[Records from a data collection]
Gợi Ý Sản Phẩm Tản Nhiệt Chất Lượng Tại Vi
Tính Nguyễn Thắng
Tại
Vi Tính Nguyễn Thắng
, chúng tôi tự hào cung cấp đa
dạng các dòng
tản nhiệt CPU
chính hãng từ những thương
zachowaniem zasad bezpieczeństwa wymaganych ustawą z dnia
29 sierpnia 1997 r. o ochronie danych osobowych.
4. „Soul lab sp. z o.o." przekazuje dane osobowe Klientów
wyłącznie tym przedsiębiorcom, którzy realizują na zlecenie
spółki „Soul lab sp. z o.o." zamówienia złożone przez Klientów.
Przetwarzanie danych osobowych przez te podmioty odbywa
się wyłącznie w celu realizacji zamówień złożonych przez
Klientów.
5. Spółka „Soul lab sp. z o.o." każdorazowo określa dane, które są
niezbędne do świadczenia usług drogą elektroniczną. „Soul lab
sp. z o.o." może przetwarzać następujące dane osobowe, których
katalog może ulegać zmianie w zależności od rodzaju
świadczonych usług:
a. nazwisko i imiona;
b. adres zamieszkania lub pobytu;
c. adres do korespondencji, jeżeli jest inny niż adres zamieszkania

---

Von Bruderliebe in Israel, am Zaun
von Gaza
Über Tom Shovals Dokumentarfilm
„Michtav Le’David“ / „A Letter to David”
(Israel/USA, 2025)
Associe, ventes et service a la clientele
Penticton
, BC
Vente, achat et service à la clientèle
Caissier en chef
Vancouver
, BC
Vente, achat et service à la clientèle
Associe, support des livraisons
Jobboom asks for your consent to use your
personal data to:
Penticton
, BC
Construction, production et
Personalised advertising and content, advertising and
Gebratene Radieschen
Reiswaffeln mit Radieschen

## Exercise
Among the entries above, the line containing "Über Tom Shovals Dokumentarfilm", the line containing "Jobboom asks for your consent to use your", and all lines between them are to be restated word for word; nothing else belongs in the reply.

## Final answer
Über Tom Shovals Dokumentarfilm
„Michtav Le’David“ / „A Letter to David”
(Israel/USA, 2025)
Associe, ventes et service a la clientele
Penticton
, BC
Vente, achat et service à la clientèle
Caissier en chef
Vancouver
, BC
Vente, achat et service à la clientèle
Associe, support des livraisons
Jobboom asks for your consent to use your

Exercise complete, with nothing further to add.